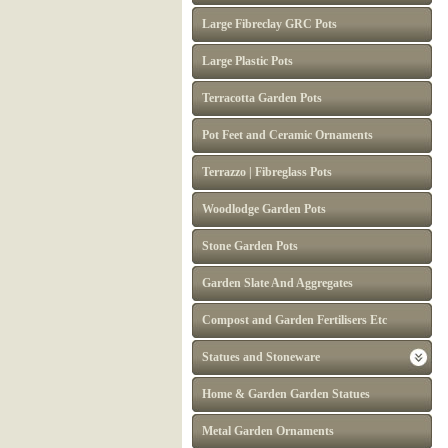
Large Fibreclay GRC Pots
Large Plastic Pots
Terracotta Garden Pots
Pot Feet and Ceramic Ornaments
Terrazzo | Fibreglass Pots
Woodlodge Garden Pots
Stone Garden Pots
Garden Slate And Aggregates
Compost and Garden Fertilisers Etc
Statues and Stoneware
Home & Garden Garden Statues
Metal Garden Ornaments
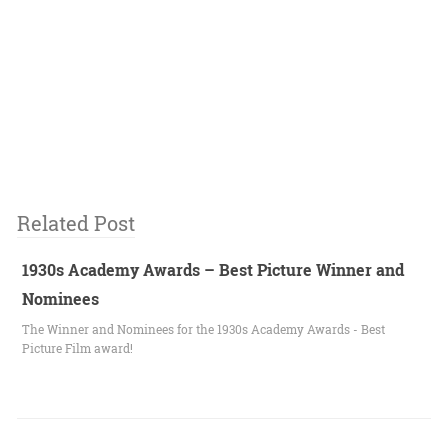
Related Post
1930s Academy Awards – Best Picture Winner and
Nominees
The Winner and Nominees for the 1930s Academy Awards - Best
Picture Film award!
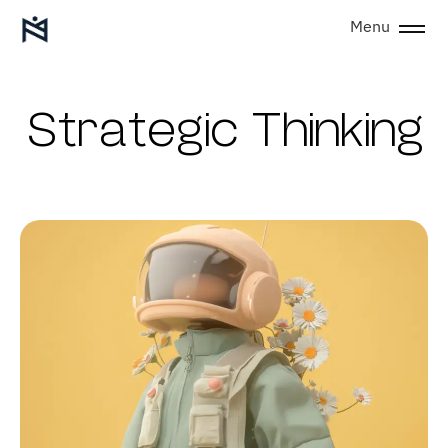
Menu
Strategic Thinking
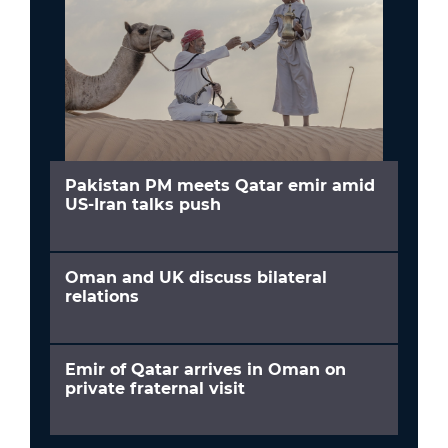
Pakistan PM meets Qatar emir amid
US-Iran talks push
Oman and UK discuss bilateral
relations
Emir of Qatar arrives in Oman on
private fraternal visit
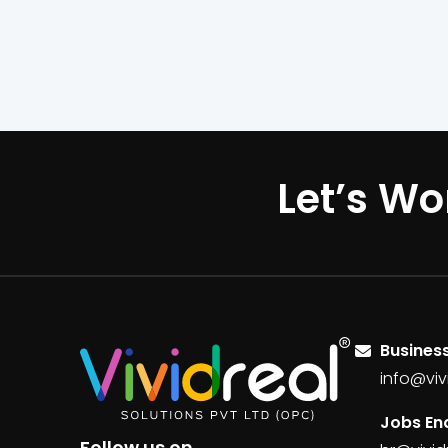
Let’s Wo
Business
info@viv
Jobs Enq
Follow us on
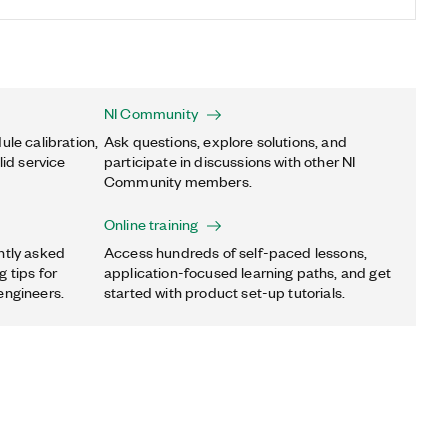
NI Community
ule calibration,
Ask questions, explore solutions, and
lid service
participate in discussions with other NI
Community members.
Online training
ntly asked
Access hundreds of self-paced lessons,
 tips for
application-focused learning paths, and get
engineers.
started with product set-up tutorials.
========================================
__REQUIREMENT__
Transcribe the whole listing exactly but exclude images.

__WRITTEN SOLUTION__
Large Fibreclay GRC Pots
Large Plastic Pots
Terracotta Garden Pots
Pot Feet and Ceramic Ornaments
Terrazzo | Fibreglass Pots
Woodlodge Garden Pots
Stone Garden Pots
Garden Slate And Aggregates
Compost and Garden Fertilisers Etc
Statues and Stoneware
Home & Garden Garden Statues
Metal Garden Ornaments
Related Post
1930s Academy Awards – Best Picture Winner and
Nominees
The Winner and Nominees for the 1930s Academy Awards - Best
Picture Film award!
Menu
Strategic Thinking
Pakistan PM meets Qatar emir amid
US-Iran talks push
Oman and UK discuss bilateral
relations
Emir of Qatar arrives in Oman on
private fraternal visit
Let’s Wo
Business
info@viv
Jobs Enq
Follow us on
NI Community
ule calibration,
Ask questions, explore solutions, and
lid service
participate in discussions with other NI
Community members.
Online training
ntly asked
Access hundreds of self-paced lessons,
 tips for
application-focused learning paths, and get
engineers.
started with product set-up tutorials.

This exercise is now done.